## Your goal
Leave out the pictures and print the rest of the entries exactly as they stand.

[[ Material provided, beginning ]]

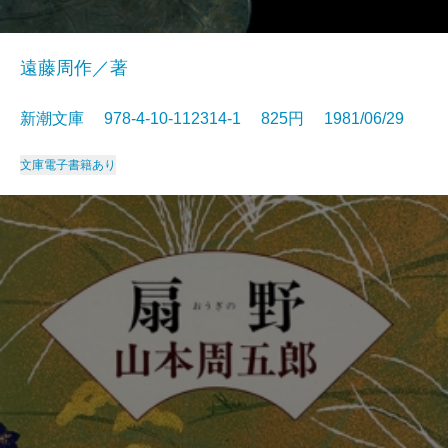
遠藤周作／著
新潮文庫 978-4-10-112314-1 825円 1981/06/29
文庫
電子書籍あり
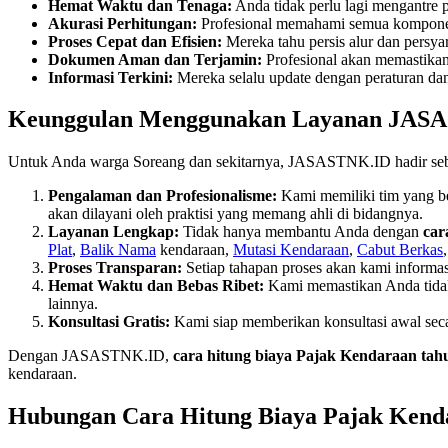
Hemat Waktu dan Tenaga:
Anda tidak perlu lagi mengantre 
Akurasi Perhitungan:
Profesional memahami semua kompo
Proses Cepat dan Efisien:
Mereka tahu persis alur dan persyar
Dokumen Aman dan Terjamin:
Profesional akan memastika
Informasi Terkini:
Mereka selalu update dengan peraturan dan
Keunggulan Menggunakan Layanan JASAS
Untuk Anda warga Soreang dan sekitarnya, JASASTNK.ID hadir sebag
Pengalaman dan Profesionalisme:
Kami memiliki tim yang b
akan dilayani oleh praktisi yang memang ahli di bidangnya.
Layanan Lengkap:
Tidak hanya membantu Anda dengan
car
Plat
,
Balik Nama
kendaraan,
Mutasi Kendaraan
,
Cabut Berkas
Proses Transparan:
Setiap tahapan proses akan kami inform
Hemat Waktu dan Bebas Ribet:
Kami memastikan Anda tidak
lainnya.
Konsultasi Gratis:
Kami siap memberikan konsultasi awal sec
Dengan JASASTNK.ID,
cara hitung biaya Pajak Kendaraan tah
kendaraan.
Hubungan Cara Hitung Biaya Pajak Kend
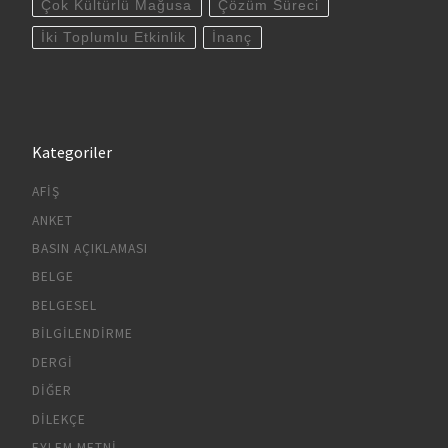
Çok Kültürlü Mağusa
Çözüm Süreci
İki Toplumlu Etkinlik
İnanç
Kategoriler
AFIŞ
ANKET
BASIN AÇIKLAMASI
BELGE
BELGESEL
BILGILENDIRME
DERGI
DIĞER
DILEKÇE
EYLEM METNI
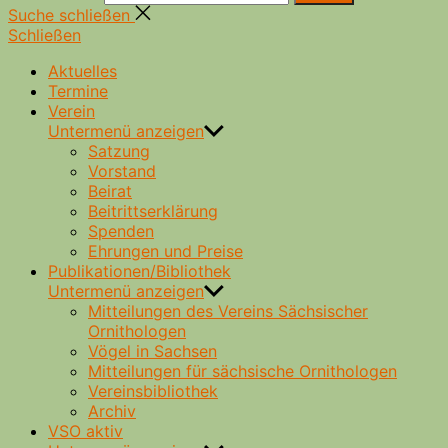
Suche schließen
Schließen
Aktuelles
Termine
Verein
Untermenü anzeigen
Satzung
Vorstand
Beirat
Beitrittserklärung
Spenden
Ehrungen und Preise
Publikationen/Bibliothek
Untermenü anzeigen
Mitteilungen des Vereins Sächsischer
Ornithologen
Vögel in Sachsen
Mitteilungen für sächsische Ornithologen
Vereinsbibliothek
Archiv
VSO aktiv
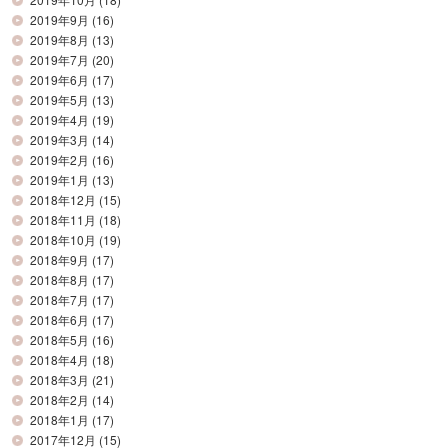
2019年9月
(16)
2019年8月
(13)
2019年7月
(20)
2019年6月
(17)
2019年5月
(13)
2019年4月
(19)
2019年3月
(14)
2019年2月
(16)
2019年1月
(13)
2018年12月
(15)
2018年11月
(18)
2018年10月
(19)
2018年9月
(17)
2018年8月
(17)
2018年7月
(17)
2018年6月
(17)
2018年5月
(16)
2018年4月
(18)
2018年3月
(21)
2018年2月
(14)
2018年1月
(17)
2017年12月
(15)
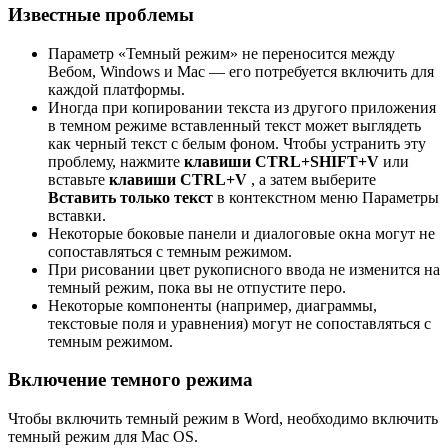
Известные проблемы
Параметр «Темный режим» не переносится между
Вебом, Windows и Mac — его потребуется включить для
каждой платформы.
Иногда при копировании текста из другого приложения
в темном режиме вставленный текст может выглядеть
как черный текст с белым фоном. Чтобы устранить эту
проблему, нажмите
клавиши CTRL+SHIFT+V
или
вставьте
клавиши CTRL+V
, а затем выберите
Вставить только текст
в контекстном меню Параметры
вставки.
Некоторые боковые панели и диалоговые окна могут не
сопоставляться с темным режимом.
При рисовании цвет рукописного ввода не изменится на
темный режим, пока вы не отпустите перо.
Некоторые компоненты (например, диаграммы,
текстовые поля и уравнения) могут не сопоставляться с
темным режимом.
Включение темного режима
Чтобы включить темный режим в Word, необходимо включить
темный режим для Mac OS.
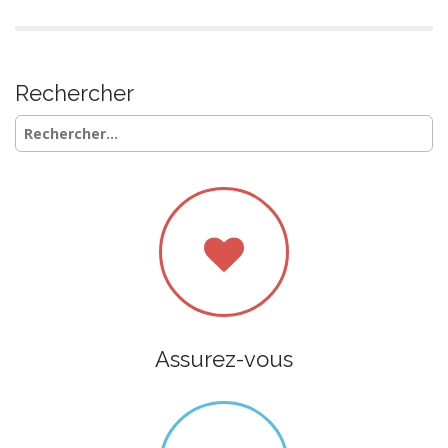
Rechercher
Rechercher :
Assurez-vous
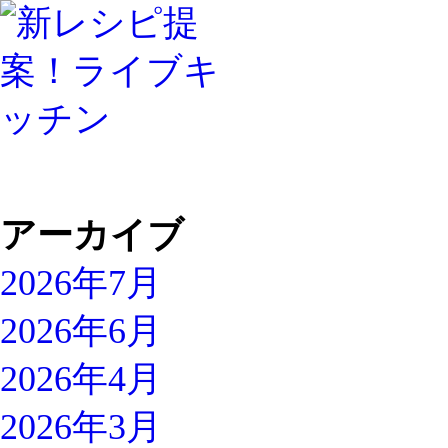
アーカイブ
2026年7月
2026年6月
2026年4月
2026年3月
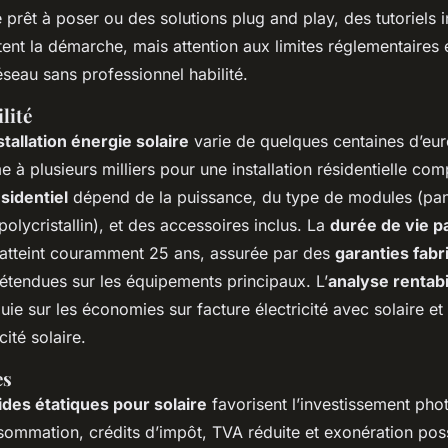
e prêt à poser ou des solutions plug and play, des tutoriels in
litent la démarche, mais attention aux limites réglementaires 
éseau sans professionnel habilité.
lité
tallation énergie solaire
varie de quelques centaines d’eur
 à plusieurs milliers pour une installation résidentielle com
ésidentiel
dépend de la puissance, du type de modules (pa
polycristallin), et des accessoires inclus. La
durée de vie 
atteint couramment 25 ans, assurée par des
garanties fab
étendues sur les équipements principaux. L’
analyse rentabil
ie sur les économies sur facture électricité avec solaire et 
cité solaire.
es
ides étatiques pour solaire
favorisent l’investissement phot
sommation, crédits d’impôt, TVA réduite et exonération pos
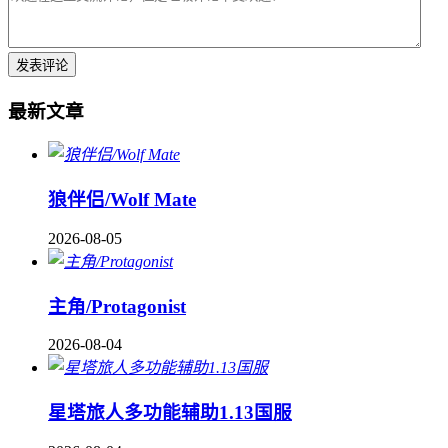
最新文章
狼伴侣/Wolf Mate
2026-08-05
主角/Protagonist
2026-08-04
星塔旅人多功能辅助1.13国服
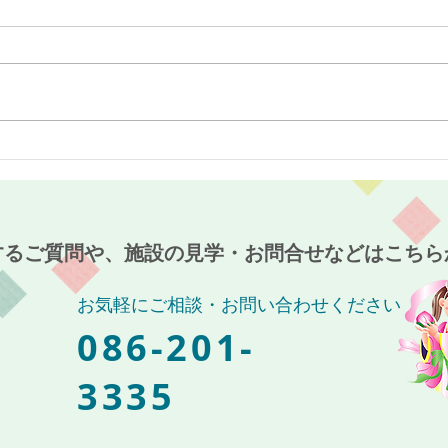
『クリスマスイベント開
『久
催』!!～サービス付き高齢者
～サ
向け住宅 麻姑の雅 国富～
宅 
するご質問や、施設の見学・お問合せなどはこちら
お気軽にご相談・お問い合わせください
086-201-
3335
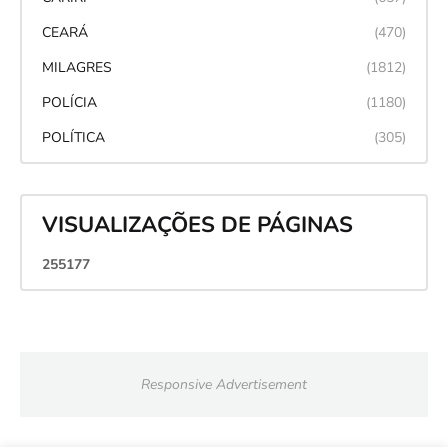
CEARÁ
(470)
MILAGRES
(1812)
POLÍCIA
(1180)
POLÍTICA
(305)
VISUALIZAÇÕES DE PÁGINAS
2
5
5
1
7
7
Responsive Advertisement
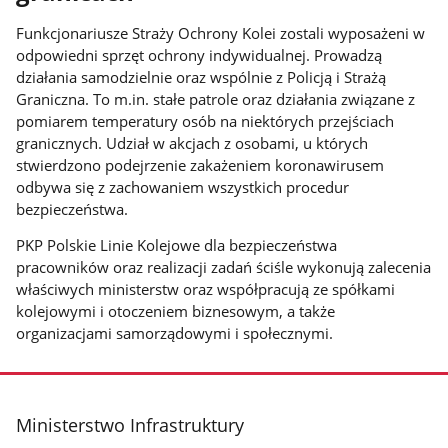
Funkcjonariusze Straży Ochrony Kolei zostali wyposażeni w
odpowiedni sprzęt ochrony indywidualnej. Prowadzą
działania samodzielnie oraz wspólnie z Policją i Strażą
Graniczna. To m.in. stałe patrole oraz działania związane z
pomiarem temperatury osób na niektórych przejściach
granicznych. Udział w akcjach z osobami, u których
stwierdzono podejrzenie zakażeniem koronawirusem
odbywa się z zachowaniem wszystkich procedur
bezpieczeństwa.
PKP Polskie Linie Kolejowe dla bezpieczeństwa
pracowników oraz realizacji zadań ściśle wykonują zalecenia
właściwych ministerstw oraz współpracują ze spółkami
kolejowymi i otoczeniem biznesowym, a także
organizacjami samorządowymi i społecznymi.
stopka
Ministerstwo Infrastruktury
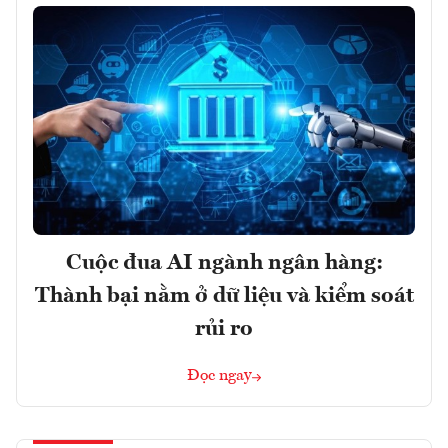
Cuộc đua AI ngành ngân hàng:
Thành bại nằm ở dữ liệu và kiểm soát
rủi ro
Đọc ngay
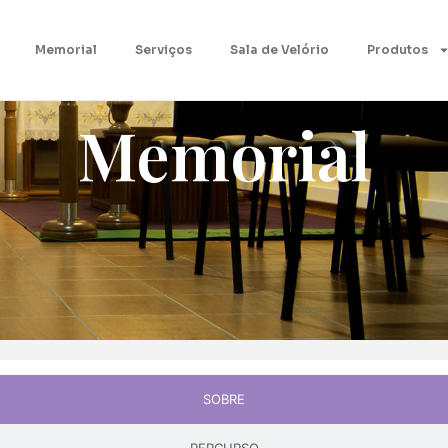
Memorial
Serviços
Sala de Velório
Produtos
Memorial
SOBRE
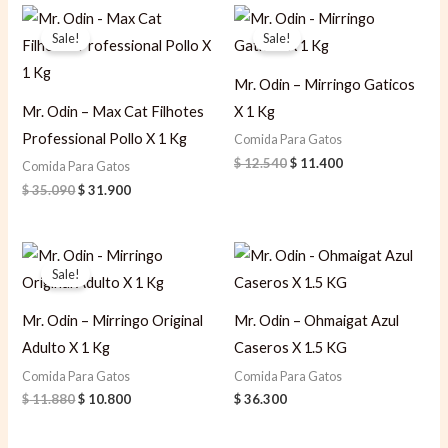
Original
Current
Original
Current
price
price
price
price
Sale!
Sale!
was:
is:
was:
is:
$ 35.090.
$ 31.900.
$ 12.540.
$ 11.400.
Mr. Odin – Mirringo Gaticos
Mr. Odin – Max Cat Filhotes
X 1 Kg
Professional Pollo X 1 Kg
Comida Para Gatos
$
12.540
$
11.400
Comida Para Gatos
$
35.090
$
31.900
Original
Current
price
price
Sale!
was:
is:
$ 11.880.
$ 10.800.
Mr. Odin – Mirringo Original
Mr. Odin – Ohmaigat Azul
Adulto X 1 Kg
Caseros X 1.5 KG
Comida Para Gatos
Comida Para Gatos
$
11.880
$
10.800
$
36.300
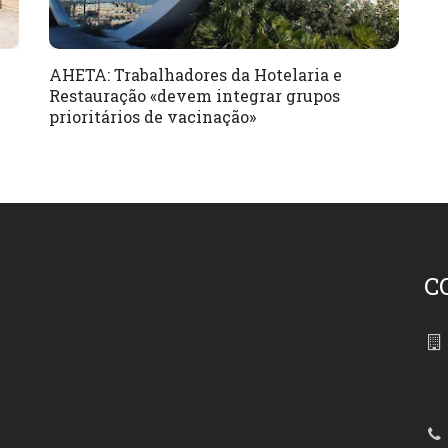
AHETA: Trabalhadores da Hotelaria e
Restauração «devem integrar grupos
prioritários de vacinação»
C
86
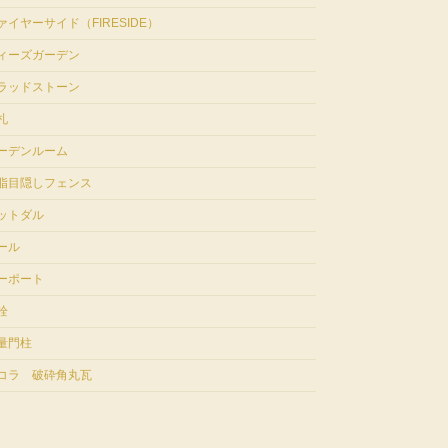
ァイヤーサイド（FIRESIDE）
ィーズガーデン
ラッドストーン
札
ーデンルーム
脂目隠しフェンス
ットダル
ール
ーポート
栓
量門柱
コラ 破砕角丸瓦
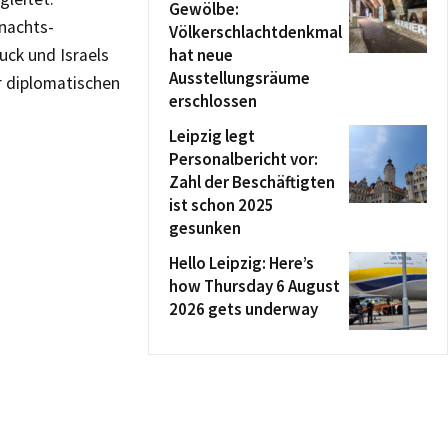
Gewölbe:
nachts-
Völkerschlachtdenkmal
uck und Israels
hat neue
Ausstellungsräume
r diplomatischen
erschlossen
Leipzig legt
Personalbericht vor:
Zahl der Beschäftigten
ist schon 2025
gesunken
Hello Leipzig: Here’s
how Thursday 6 August
2026 gets underway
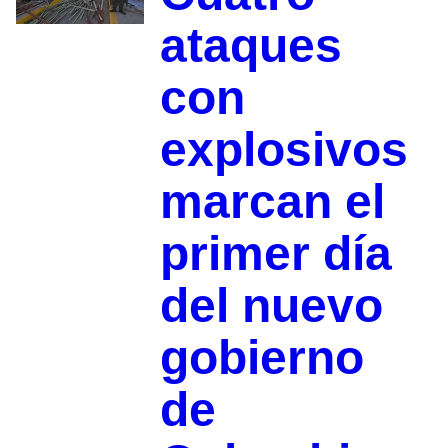
ataques
con
explosivos
marcan el
primer día
del nuevo
gobierno
de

[[ Material provided, end ]]

## Finished task
遠藤周作／著
新潮文庫 978-4-10-112314-1 825円 1981/06/29
文庫
電子書籍あり
Hemat Waktu dan Tenaga:
Anda tidak perlu lagi mengantre 
Akurasi Perhitungan:
Profesional memahami semua kompo
Proses Cepat dan Efisien:
Mereka tahu persis alur dan persyar
Dokumen Aman dan Terjamin:
Profesional akan memastika
Informasi Terkini:
Mereka selalu update dengan peraturan dan
Keunggulan Menggunakan Layanan JASAS
Untuk Anda warga Soreang dan sekitarnya, JASASTNK.ID hadir sebag
Pengalaman dan Profesionalisme:
Kami memiliki tim yang b
akan dilayani oleh praktisi yang memang ahli di bidangnya.
Layanan Lengkap:
Tidak hanya membantu Anda dengan
car
Plat
,
Balik Nama
kendaraan,
Mutasi Kendaraan
,
Cabut Berkas
Proses Transparan:
Setiap tahapan proses akan kami inform
Hemat Waktu dan Bebas Ribet:
Kami memastikan Anda tidak
lainnya.
Konsultasi Gratis:
Kami siap memberikan konsultasi awal sec
Dengan JASASTNK.ID,
cara hitung biaya Pajak Kendaraan tah
kendaraan.
Hubungan Cara Hitung Biaya Pajak Kend
Çok Kültürlü Mağusa
Çözüm Süreci
İki Toplumlu Etkinlik
İnanç
Kategoriler
AFIŞ
ANKET
BASIN AÇIKLAMASI
BELGE
BELGESEL
BILGILENDIRME
DERGI
DIĞER
DILEKÇE
EYLEM METNI
Suche schließen
Schließen
Aktuelles
Termine
Verein
Untermenü anzeigen
Satzung
Vorstand
Beirat
Beitrittserklärung
Spenden
Ehrungen und Preise
Publikationen/Bibliothek
Untermenü anzeigen
Mitteilungen des Vereins Sächsischer
Ornithologen
Vögel in Sachsen
Mitteilungen für sächsische Ornithologen
Vereinsbibliothek
Archiv
VSO aktiv
2019年9月
(16)
2019年8月
(13)
2019年7月
(20)
2019年6月
(17)
2019年5月
(13)
2019年4月
(19)
2019年3月
(14)
2019年2月
(16)
2019年1月
(13)
2018年12月
(15)
2018年11月
(18)
2018年10月
(19)
2018年9月
(17)
2018年8月
(17)
2018年7月
(17)
2018年6月
(17)
2018年5月
(16)
2018年4月
(18)
2018年3月
(21)
2018年2月
(14)
2018年1月
(17)
2017年12月
(15)
Известные проблемы
Параметр «Темный режим» не переносится между
Вебом, Windows и Mac — его потребуется включить для
каждой платформы.
Иногда при копировании текста из другого приложения
в темном режиме вставленный текст может выглядеть
как черный текст с белым фоном. Чтобы устранить эту
проблему, нажмите
клавиши CTRL+SHIFT+V
или
вставьте
клавиши CTRL+V
, а затем выберите
Вставить только текст
в контекстном меню Параметры
вставки.
Некоторые боковые панели и диалоговые окна могут не
сопоставляться с темным режимом.
При рисовании цвет рукописного ввода не изменится на
темный режим, пока вы не отпустите перо.
Некоторые компоненты (например, диаграммы,
текстовые поля и уравнения) могут не сопоставляться с
темным режимом.
Включение темного режима
Чтобы включить темный режим в Word, необходимо включить
темный режим для Mac OS.
Rechercher
Rechercher :
Assurez-vous
アーカイブ
2026年7月
2026年6月
2026年4月
2026年3月
e prêt à poser ou des solutions plug and play, des tutoriels in
litent la démarche, mais attention aux limites réglementaires 
éseau sans professionnel habilité.
lité
tallation énergie solaire
varie de quelques centaines d’eur
 à plusieurs milliers pour une installation résidentielle com
ésidentiel
dépend de la puissance, du type de modules (pa
polycristallin), et des accessoires inclus. La
durée de vie 
atteint couramment 25 ans, assurée par des
garanties fab
étendues sur les équipements principaux. L’
analyse rentabil
ie sur les économies sur facture électricité avec solaire et 
cité solaire.
es
ides étatiques pour solaire
favorisent l’investissement phot
sommation, crédits d’impôt, TVA réduite et exonération pos
最新文章
狼伴侣/Wolf Mate
2026-08-05
主角/Protagonist
2026-08-04
星塔旅人多功能辅助1.13国服
『クリスマスイベント開
『久
催』!!～サービス付き高齢者
～サ
向け住宅 麻姑の雅 国富～
宅 
するご質問や、施設の見学・お問合せなどはこちら
お気軽にご相談・お問い合わせください
086-201-
3335
CEARÁ
(470)
MILAGRES
(1812)
POLÍCIA
(1180)
POLÍTICA
(305)
VISUALIZAÇÕES DE PÁGINAS
2
5
5
1
7
7
Responsive Advertisement
Funkcjonariusze Straży Ochrony Kolei zostali wyposażeni w
odpowiedni sprzęt ochrony indywidualnej. Prowadzą
działania samodzielnie oraz wspólnie z Policją i Strażą
Graniczna. To m.in. stałe patrole oraz działania związane z
pomiarem temperatury osób na niektórych przejściach
granicznych. Udział w akcjach z osobami, u których
stwierdzono podejrzenie zakażeniem koronawirusem
odbywa się z zachowaniem wszystkich procedur
bezpieczeństwa.
PKP Polskie Linie Kolejowe dla bezpieczeństwa
pracowników oraz realizacji zadań ściśle wykonują zalecenia
właściwych ministerstw oraz współpracują ze spółkami
kolejowymi i otoczeniem biznesowym, a także
organizacjami samorządowymi i społecznymi.
stopka
Ministerstwo Infrastruktury
Cuộc đua AI ngành ngân hàng:
Thành bại nằm ở dữ liệu và kiểm soát
rủi ro
Đọc ngay
Memorial
Serviços
Sala de Velório
Produtos
Memorial
SOBRE
Original
Current
Original
Current
price
price
price
price
Sale!
Sale!
was:
is:
was:
is:
$ 35.090.
$ 31.900.
$ 12.540.
$ 11.400.
Mr. Odin – Mirringo Gaticos
Mr. Odin – Max Cat Filhotes
X 1 Kg
Professional Pollo X 1 Kg
Comida Para Gatos
$
12.540
$
11.400
Comida Para Gatos
$
35.090
$
31.900
Original
Current
price
price
Sale!
was:
is:
$ 11.880.
$ 10.800.
Mr. Odin – Mirringo Original
Mr. Odin – Ohmaigat Azul
Adulto X 1 Kg
Caseros X 1.5 KG
Comida Para Gatos
Comida Para Gatos
$
11.880
$
10.800
$
36.300
AHETA: Trabalhadores da Hotelaria e
Restauração «devem integrar grupos
prioritários de vacinação»
C
86
ァイヤーサイド（FIRESIDE）
ィーズガーデン
ラッドストーン
札
ーデンルーム
脂目隠しフェンス
ットダル
ール
ーポート
栓
量門柱
コラ 破砕角丸瓦
Gewölbe:
nachts-
Völkerschlachtdenkmal
uck und Israels
hat neue
Ausstellungsräume
r diplomatischen
erschlossen
Leipzig legt
Personalbericht vor:
Zahl der Beschäftigten
ist schon 2025
gesunken
Hello Leipzig: Here’s
how Thursday 6 August
2026 gets underway
ataques
con
explosivos
marcan el
primer día
del nuevo
gobierno
de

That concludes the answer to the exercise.